(Page images and extracted text)
....
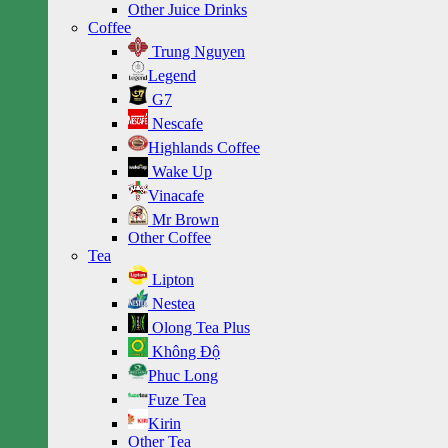
Other Juice Drinks
Coffee
Trung Nguyen
Legend
G7
Nescafe
Highlands Coffee
Wake Up
Vinacafe
Mr Brown
Other Coffee
Tea
Lipton
Nestea
Olong Tea Plus
Không Độ
Phuc Long
Fuze Tea
Kirin
Other Tea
....
WORK ORDER => From the data, pick out every line that includes "Other".

RESPONSE AREA =>
Other Juice Drinks
Other Coffee
Other Tea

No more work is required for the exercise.